Work item: Once you find the line with "Read EPUB Making It in America: The Almost" in the listing below, set down exactly every line from it through the line with "Privacy Policy", but no pictures.

· · ·

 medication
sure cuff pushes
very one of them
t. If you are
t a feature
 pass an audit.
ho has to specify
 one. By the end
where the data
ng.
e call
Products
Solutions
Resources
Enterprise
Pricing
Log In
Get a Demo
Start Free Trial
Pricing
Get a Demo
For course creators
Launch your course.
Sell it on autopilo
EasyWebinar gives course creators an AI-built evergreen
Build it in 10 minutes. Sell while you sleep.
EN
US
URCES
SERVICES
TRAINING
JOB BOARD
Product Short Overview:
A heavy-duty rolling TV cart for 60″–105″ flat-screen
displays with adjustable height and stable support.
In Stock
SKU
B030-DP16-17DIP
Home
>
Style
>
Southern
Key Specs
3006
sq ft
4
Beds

· · ·

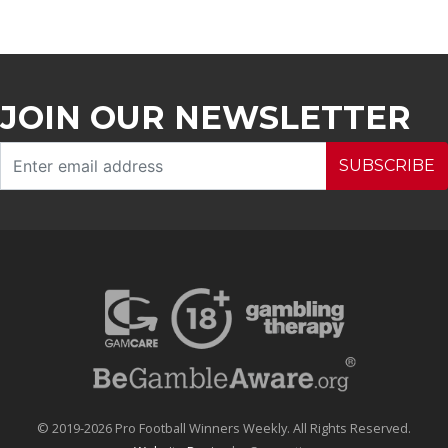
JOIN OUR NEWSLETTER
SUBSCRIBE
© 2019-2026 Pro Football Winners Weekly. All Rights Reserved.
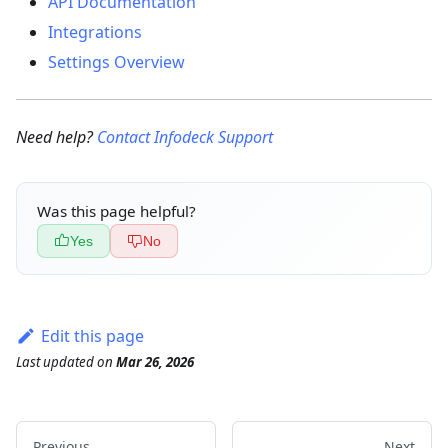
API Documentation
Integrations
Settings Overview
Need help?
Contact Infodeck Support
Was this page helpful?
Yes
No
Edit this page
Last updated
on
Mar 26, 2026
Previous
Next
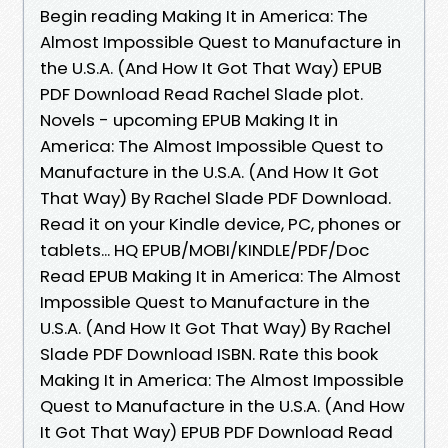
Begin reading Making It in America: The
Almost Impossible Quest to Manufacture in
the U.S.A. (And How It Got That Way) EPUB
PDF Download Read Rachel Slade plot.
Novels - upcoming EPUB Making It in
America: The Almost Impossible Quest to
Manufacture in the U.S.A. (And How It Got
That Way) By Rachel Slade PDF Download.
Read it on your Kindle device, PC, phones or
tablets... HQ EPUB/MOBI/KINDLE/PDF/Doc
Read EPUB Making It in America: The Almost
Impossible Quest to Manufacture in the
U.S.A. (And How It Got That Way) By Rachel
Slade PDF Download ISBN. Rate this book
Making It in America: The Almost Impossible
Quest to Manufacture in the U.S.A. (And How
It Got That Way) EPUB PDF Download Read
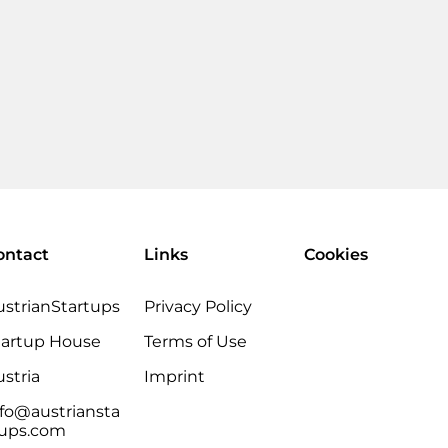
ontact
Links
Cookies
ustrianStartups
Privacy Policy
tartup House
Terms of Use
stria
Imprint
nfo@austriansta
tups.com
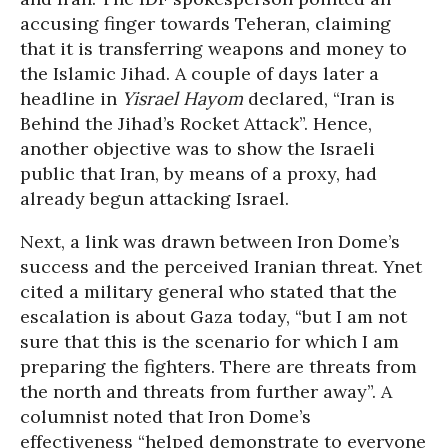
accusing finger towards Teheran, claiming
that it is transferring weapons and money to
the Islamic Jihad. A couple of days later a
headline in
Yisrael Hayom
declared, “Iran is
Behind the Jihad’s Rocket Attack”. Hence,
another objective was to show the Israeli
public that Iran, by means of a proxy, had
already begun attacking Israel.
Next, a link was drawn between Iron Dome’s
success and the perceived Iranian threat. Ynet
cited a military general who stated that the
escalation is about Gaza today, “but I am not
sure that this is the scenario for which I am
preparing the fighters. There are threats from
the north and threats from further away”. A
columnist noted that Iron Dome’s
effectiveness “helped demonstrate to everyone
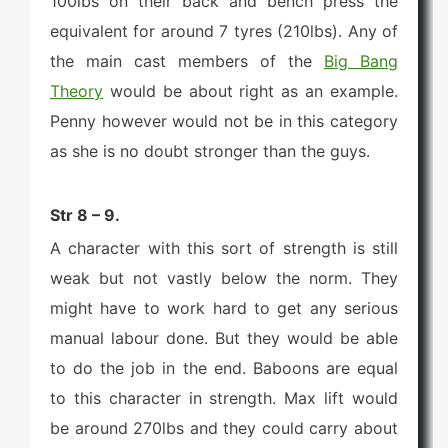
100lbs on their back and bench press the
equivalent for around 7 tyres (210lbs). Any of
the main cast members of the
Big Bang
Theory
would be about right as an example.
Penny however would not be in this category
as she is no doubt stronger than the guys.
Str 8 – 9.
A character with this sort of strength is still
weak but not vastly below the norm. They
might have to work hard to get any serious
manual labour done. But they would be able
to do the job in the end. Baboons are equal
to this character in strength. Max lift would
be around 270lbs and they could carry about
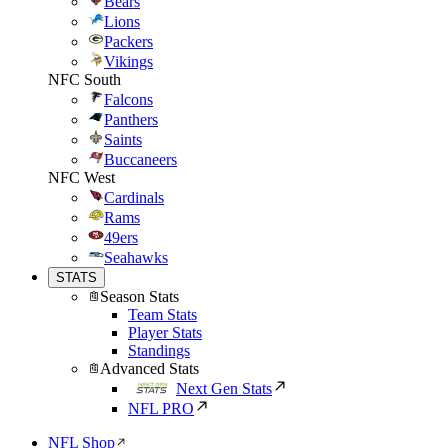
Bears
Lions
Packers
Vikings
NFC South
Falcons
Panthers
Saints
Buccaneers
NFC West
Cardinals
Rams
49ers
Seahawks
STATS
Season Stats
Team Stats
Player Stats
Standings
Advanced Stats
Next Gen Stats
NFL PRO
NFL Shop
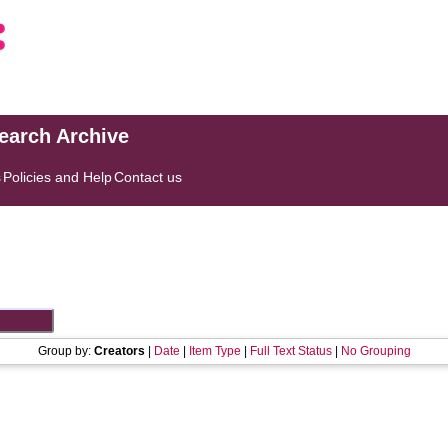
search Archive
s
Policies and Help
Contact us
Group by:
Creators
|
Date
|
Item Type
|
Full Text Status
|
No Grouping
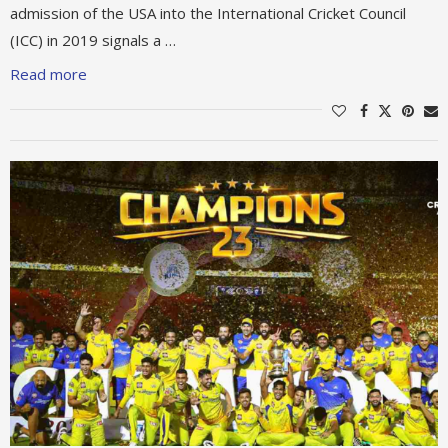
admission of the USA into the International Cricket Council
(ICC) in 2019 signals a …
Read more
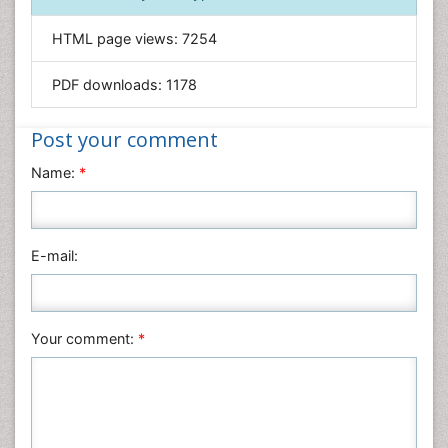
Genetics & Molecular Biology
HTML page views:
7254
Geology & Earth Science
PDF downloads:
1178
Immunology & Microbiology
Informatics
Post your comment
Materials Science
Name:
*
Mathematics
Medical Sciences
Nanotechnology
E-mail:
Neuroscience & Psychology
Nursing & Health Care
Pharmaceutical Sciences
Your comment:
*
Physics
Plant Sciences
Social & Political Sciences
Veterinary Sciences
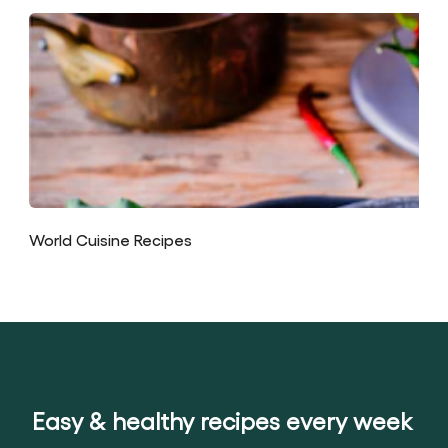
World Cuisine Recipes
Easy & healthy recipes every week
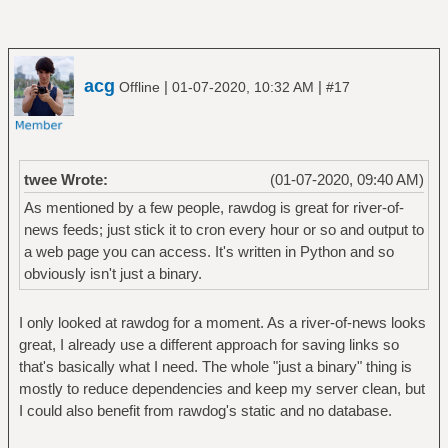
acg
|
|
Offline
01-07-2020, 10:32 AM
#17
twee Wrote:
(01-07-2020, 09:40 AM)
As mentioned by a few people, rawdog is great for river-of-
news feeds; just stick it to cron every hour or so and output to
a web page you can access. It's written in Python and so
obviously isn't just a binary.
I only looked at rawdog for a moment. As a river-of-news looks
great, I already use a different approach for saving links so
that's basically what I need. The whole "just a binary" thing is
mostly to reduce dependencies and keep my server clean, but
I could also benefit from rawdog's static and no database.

· · ·

Written answer:
Read EPUB Making It in America: The Almost
Impossible Quest to Manufacture in the
U.S.A. (And How It Got That Way) By Rachel
Slade PDF Download ISBN. Rate this book
Making It in America: The Almost Impossible
Quest to Manufacture in the U.S.A. (And How
It Got That Way) EPUB PDF Download Read
ontact
Links
Cookies
ustrianStartups
Privacy Policy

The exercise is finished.